Biz Tips: How Can Big Shops Guarantee ‘The Lowest Prices or Money Return’ Policy?: About Dynamic Pricing in Commerce

Biz Tips: How Can Big Shops Guarantee ‘The Lowest Prices or Money Return’ Policy?: About Dynamic Pricing in Commerce

Biz Tip:

How Can Big Shops Guarantee ‘The Lowest Prices or Money Return’ Policy?: About Dynamic Pricing in Commerce

Have you ever seen a shop whose prices were always the cheapest in the comparisons? Probably they were even guaranteeing a return of costs if you find a cheaper offer. How did they manage to set the prices always 1 cent below their competitor prices? On the other hand, how do they know that competitors have no products and they can increase their prices?

If you have ever seen such dynamic changes in prices, most probably it was done by a tool that adjusts prices automatically based on the internal and external data, called Dynamic Pricing. This solution gains popularity as the e-commerce market grows and both the number of offers and competitors increase and manual changes are almost impossible.

This tool gathers information about prices on the market, checks internal data (e.g. stock, minimum margin, etc.), and adjusts the price in such a way that maximizes the profits of the seller. The simplest tools base only on the external prices from e-shops and e-commerce platforms like Google Shopping, Amazon, or eBay. If a seller wants to be the cheapest or in TOP3 cheapest sellers on a given platform, they can change prices accordingly. On the other hand, if the system sees that competitors offer their products at much higher prices, it can increase the price, maximize margin, and keep the position of the price leader.

A similar case is when competitors are out of stock or products are not available. The pricing system detects this and uses the opportunity to increase the price.

Often, the dynamic pricing tool is integrated with shop software and thanks to this the tool knows how much product is left in the warehouse, and in case of ending of inventory, it can decrease the price to sell it out.

As you can guess, even in this area Artificial Intelligence found its place. Algorithms based on AI can gather such information as website traffic, can detect user’s IP and cookies, gather information from other shops or the number of sold products for a given time. The algorithm learns from the source of gathered data and in an optimum way adjusts the prices to the market needs.

An example of a system that detects users can be the prices of airline tickets. If somebody checks the prices of tickets a few times from a given computer and browser, prices in further searches can increase. Another example of dynamic pricing can be Uber, which adjusts prices of fares, according to the actual demand in a given area at the moment. The biggest difference is that Uber (probably) checks only its system, while dynamic pricing in e-commerce takes under consideration the competitors’ offers as well.

The other example of dynamic pricing can be a change in price depending on where the user came from. Entering the shop’s page from price comparison websites (e.g. Google Shopping), prices can be lower than during a direct entry. The algorithm can offer discounted prices for people from the chosen price comparison site, knowing that these customers look for the cheapest offers. When a customer comes directly to the e-shop’s page, the seller knows that he doesn’t have to lure him with the lowest price.
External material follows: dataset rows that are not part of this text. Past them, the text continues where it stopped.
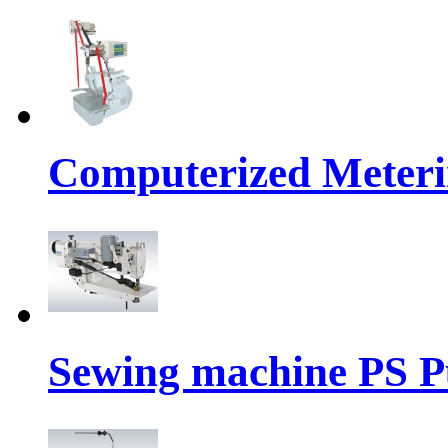
Computerized Meteri
Sewing machine PS P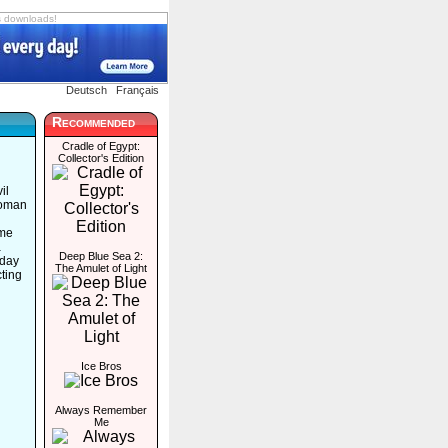
s downloads!
Deutsch
Français
Recommended
Cradle of Egypt:
Collector's Edition
il
woman
ome
a
Deep Blue Sea 2:
 day
The Amulet of Light
ting
Ice Bros
Always Remember
Me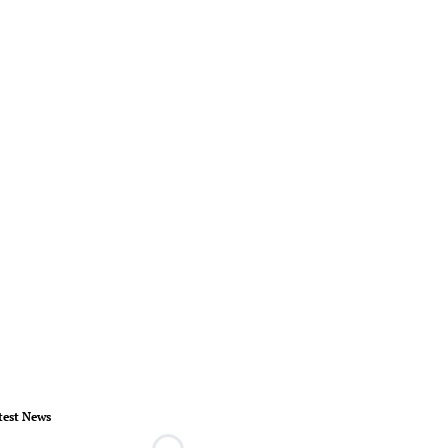
test News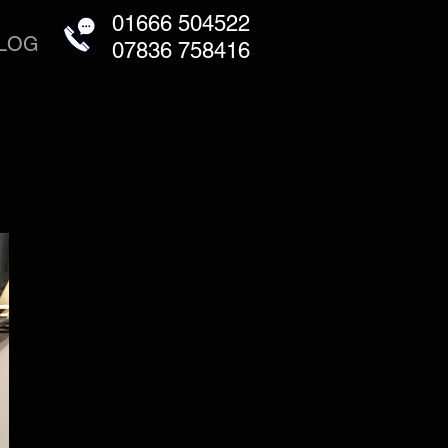
01666 504522
LOG
07836 758416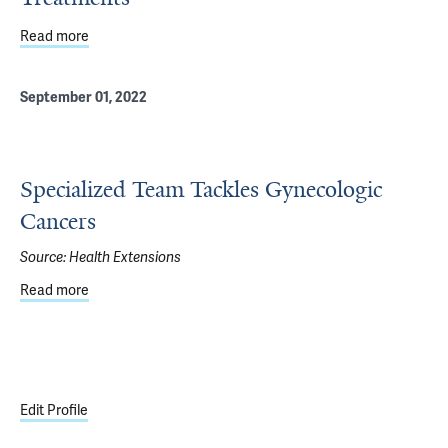
Read more
about Genetic Analysis of Rare, Often Deadly Cervical 
September 01, 2022
Specialized Team Tackles Gynecologic
Cancers
Source:
Health Extensions
Read more
about Specialized Team Tackles Gynecologic Cancers
Edit Profile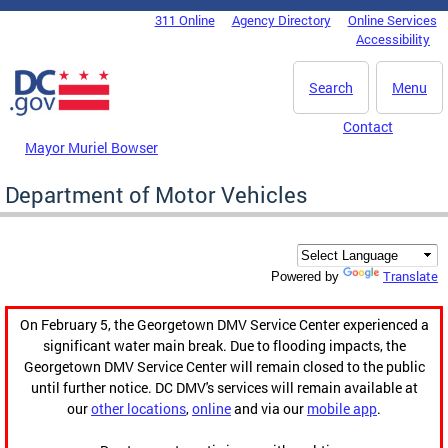
Skip to main content
311 Online
Agency Directory
Online Services
DC Agency Top Menu
Accessibility
Search
Menu
Contact
Mayor Muriel Bowser
Department of Motor Vehicles
Translate
Powered by
On February 5, the Georgetown DMV Service Center experienced a
significant water main break. Due to flooding impacts, the
Georgetown DMV Service Center will remain closed to the public
until further notice. DC DMV's services will remain available at
our
other locations
,
online
and via our
mobile app
.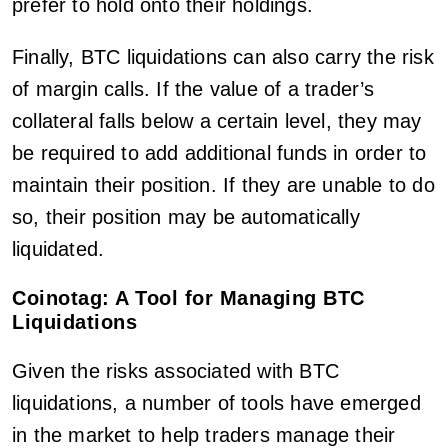
prefer to hold onto their holdings.
Finally, BTC liquidations can also carry the risk
of margin calls. If the value of a trader’s
collateral falls below a certain level, they may
be required to add additional funds in order to
maintain their position. If they are unable to do
so, their position may be automatically
liquidated.
Coinotag: A Tool for Managing BTC
Liquidations
Given the risks associated with BTC
liquidations, a number of tools have emerged
in the market to help traders manage their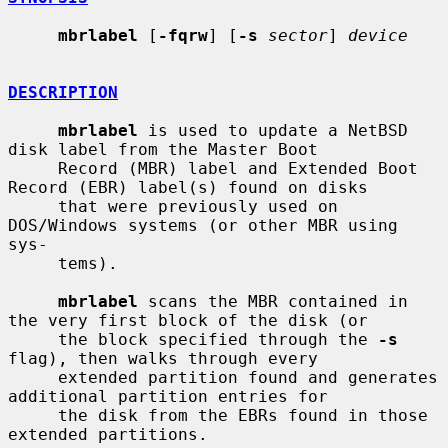
mbrlabel
 [
-fqrw
] [
-s
sector
] 
device
DESCRIPTION
mbrlabel
 is used to update a NetBSD 
disk label from the Master Boot

     Record (MBR) label and Extended Boot 
Record (EBR) label(s) found on disks

     that were previously used on 
DOS/Windows systems (or other MBR using 
sys-

     tems).

mbrlabel
 scans the MBR contained in 
the very first block of the disk (or

     the block specified through the 
-s
flag), then walks through every

     extended partition found and generates 
additional partition entries for

     the disk from the EBRs found in those 
extended partitions.
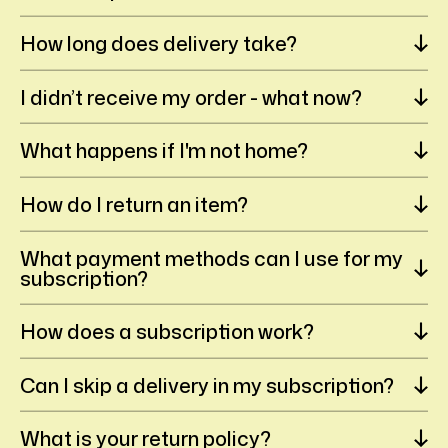
How long does delivery take?
I didn’t receive my order - what now?
What happens if I'm not home?
How do I return an item?
What payment methods can I use for my
subscription?
How does a subscription work?
Can I skip a delivery in my subscription?
What is your return policy?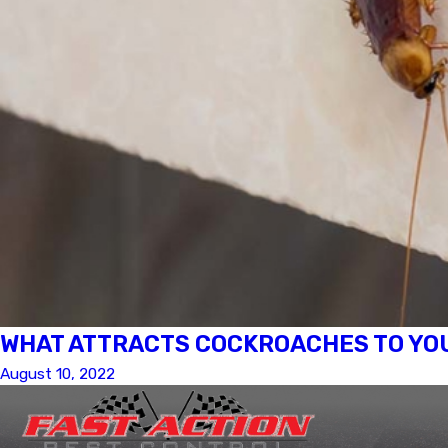
WHAT ATTRACTS COCKROACHES TO YOU
August 10, 2022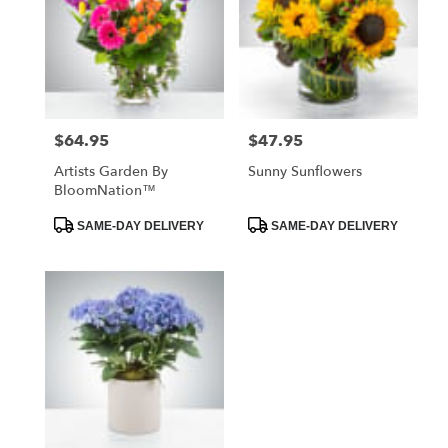
$64.95
$47.95
Price:
Price:
Artists Garden By
Sunny Sunflowers
BloomNation™
Product
Product
SAME-DAY DELIVERY
SAME-DAY DELIVERY
Tags:
Tags: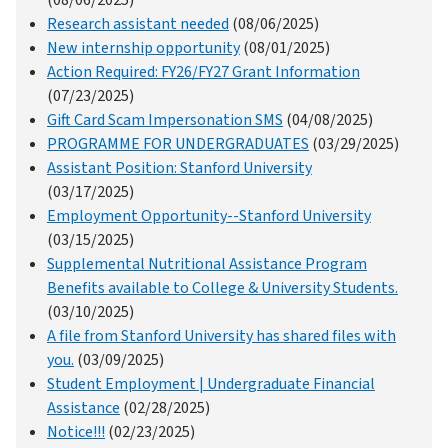
(08/06/2025)
Research assistant needed
(08/06/2025)
New internship opportunity
(08/01/2025)
Action Required: FY26/FY27 Grant Information
(07/23/2025)
Gift Card Scam Impersonation SMS
(04/08/2025)
PROGRAMME FOR UNDERGRADUATES
(03/29/2025)
Assistant Position: Stanford University
(03/17/2025)
Employment Opportunity--Stanford University
(03/15/2025)
Supplemental Nutritional Assistance Program
Benefits available to College & University Students.
(03/10/2025)
A file from Stanford University has shared files with
you.
(03/09/2025)
Student Employment | Undergraduate Financial
Assistance
(02/28/2025)
Notice!!!
(02/23/2025)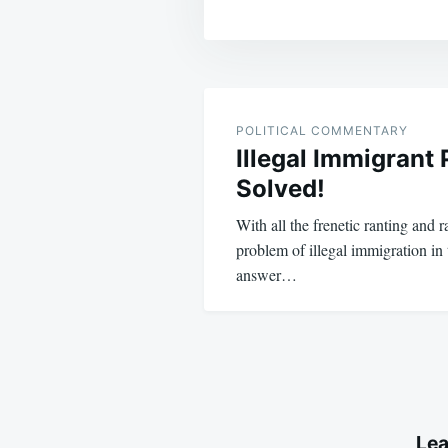
Post
navigation
POLITICAL COMMENTARY
Illegal Immigrant
Solved!
With all the frenetic ranting and 
problem of illegal immigration in
answer…
Lea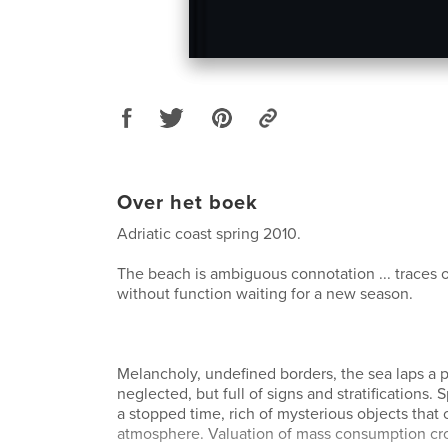
Over het boek
Adriatic coast spring 2010.
The beach is ambiguous connotation ... traces o
without function waiting for a new season.
Melancholy, undefined borders, the sea laps a
neglected, but full of signs and stratifications. S
a stopped time, rich of mysterious objects that 
atmosphere. Valuation of mass consumption c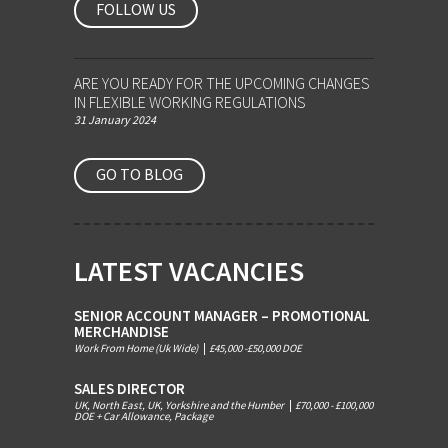
FOLLOW US
ARE YOU READY FOR THE UPCOMING CHANGES
IN FLEXIBLE WORKING REGULATIONS
31 January 2024
GO TO BLOG
LATEST VACANCIES
SENIOR ACCOUNT MANAGER – PROMOTIONAL
MERCHANDISE
Work From Home (Uk Wide)
|
£45,000 -£50,000 DOE
SALES DIRECTOR
UK, North East, UK, Yorkshire and the Humber
|
£70,000 - £100,000
DOE + Car Allowance, Package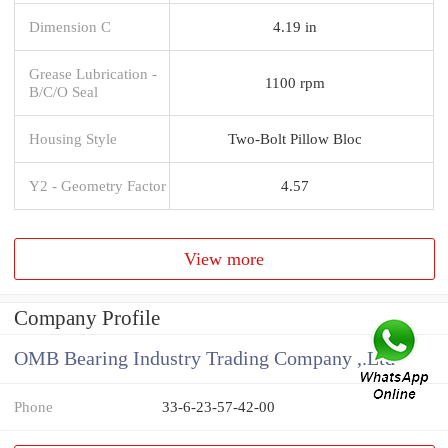
Dimension C
4.19 in
Grease Lubrication -
1100 rpm
B/C/O Seal
Housing Style
Two-Bolt Pillow Bloc
Y2 - Geometry Factor
4.57
View more
Company Profile
OMB Bearing Industry Trading Company ,.Ltd
Phone
33-6-23-57-42-00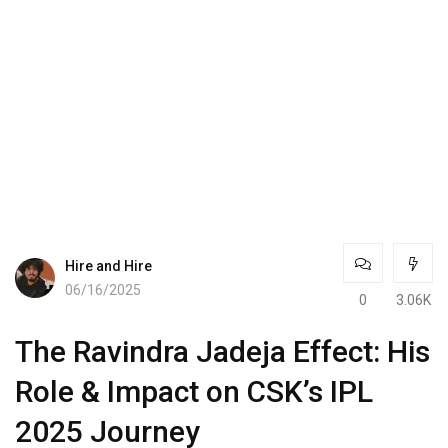
Hire and Hire
06/16/2025
0
3.06K
The Ravindra Jadeja Effect: His
Role & Impact on CSK’s IPL
2025 Journey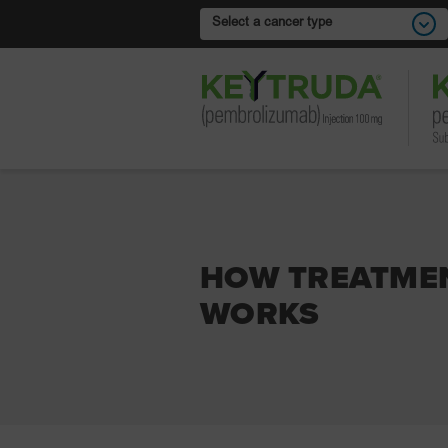
Select a cancer type
HOW TREATME
WORKS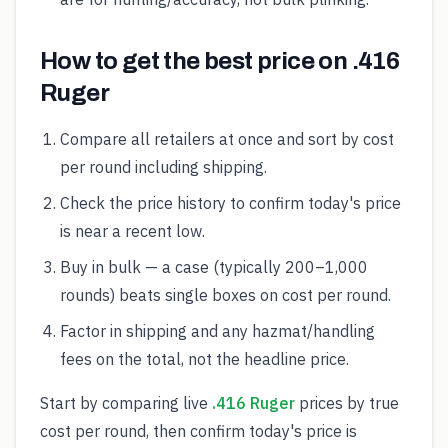
How to get the best price on .416
Ruger
Compare all retailers at once and sort by cost
per round including shipping.
Check the price history to confirm today's price
is near a recent low.
Buy in bulk — a case (typically 200–1,000
rounds) beats single boxes on cost per round.
Factor in shipping and any hazmat/handling
fees on the total, not the headline price.
Start by comparing live
.416 Ruger
prices by true
cost per round, then confirm today's price is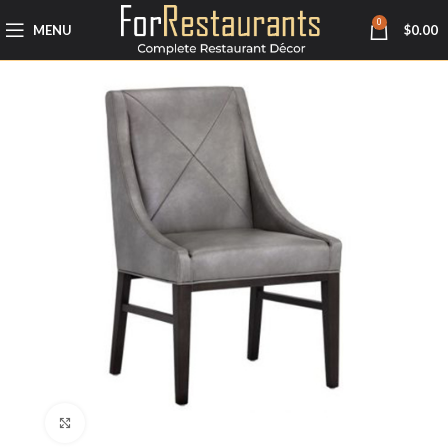
0
MENU
$
0.00
Click to enlarge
Another interesting solution using Dynamic pricing, which can be easily observed is setting different prices at chosen days of a week and different hours. Recently, quite popular became “night promotions”, which directly inform when the prices are lower.

In some particular industries, sellers can observe much higher sales during a weekend, thus they don’t compete with prices from Monday to Friday, to start a hard fight from Saturday morning to become competitive.

One could think that Dynamic Pricing works only online. But let us consider one scenario. Let’s imagine a shopping center, where you can find 3 shops in the electronics industry. All of them have a console X in their offer. However, if 2 out of 3 sell out the console, the last one can use the opportunity and either increase the price in the local shop or place advertisements in the shop window to inform customers that the particular console is available in this shop. Using proper algorithms, online tools can gather information about offline product availability from the biggest shops and use this data to maximize their profits.

To sum up, it is better to be aware of the fact that prices are not constant and can be easily and rapidly adjusted. It is better to use some time and check the prices on a price comparison platform, to be sure that you don’t overpay. If the product is a more expensive one, it is worth checking its price history to be sure that due to lack of inventory the prices didn’t peak recently.